Data supplied
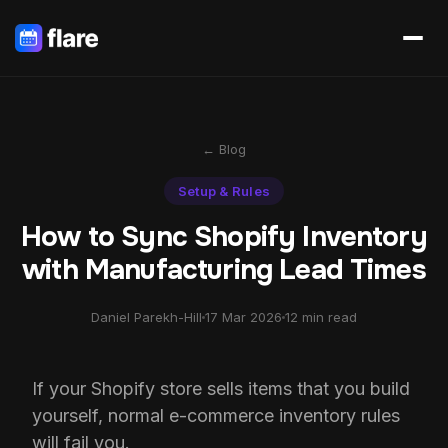
← Blog
Setup & Rules
How to Sync Shopify Inventory
with Manufacturing Lead Times
Daniel Parekh-Hill
17 Mar 2026
12 min read
If your Shopify store sells items that you build
yourself, normal e-commerce inventory rules
will fail you.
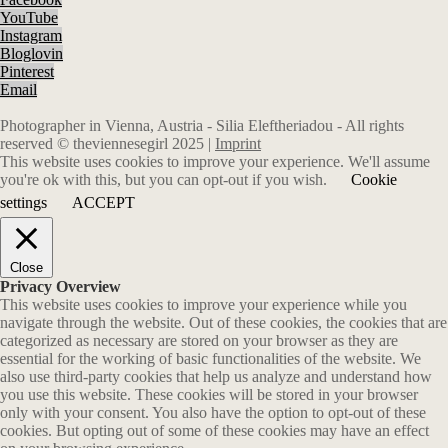
YouTube
Instagram
Bloglovin
Pinterest
Email
Photographer in Vienna, Austria - Silia Eleftheriadou - All rights
reserved © theviennesegirl 2025 |
Imprint
This website uses cookies to improve your experience. We'll assume
you're ok with this, but you can opt-out if you wish.
Cookie
settings
ACCEPT
Close
Privacy Overview
This website uses cookies to improve your experience while you
navigate through the website. Out of these cookies, the cookies that are
categorized as necessary are stored on your browser as they are
essential for the working of basic functionalities of the website. We
also use third-party cookies that help us analyze and understand how
you use this website. These cookies will be stored in your browser
only with your consent. You also have the option to opt-out of these
cookies. But opting out of some of these cookies may have an effect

What is needed
Output the data above in full and exactly, with every image left out.

Solution to the exercise
← Blog
Setup & Rules
How to Sync Shopify Inventory
with Manufacturing Lead Times
Daniel Parekh-Hill
17 Mar 2026
12 min read
If your Shopify store sells items that you build
yourself, normal e-commerce inventory rules
will fail you.
YouTube
Instagram
Bloglovin
Pinterest
Email
Photographer in Vienna, Austria - Silia Eleftheriadou - All rights
reserved © theviennesegirl 2025 |
Imprint
This website uses cookies to improve your experience. We'll assume
you're ok with this, but you can opt-out if you wish.
Cookie
settings
ACCEPT
Close
Privacy Overview
This website uses cookies to improve your experience while you
navigate through the website. Out of these cookies, the cookies that are
categorized as necessary are stored on your browser as they are
essential for the working of basic functionalities of the website. We
also use third-party cookies that help us analyze and understand how
you use this website. These cookies will be stored in your browser
only with your consent. You also have the option to opt-out of these
cookies. But opting out of some of these cookies may have an effect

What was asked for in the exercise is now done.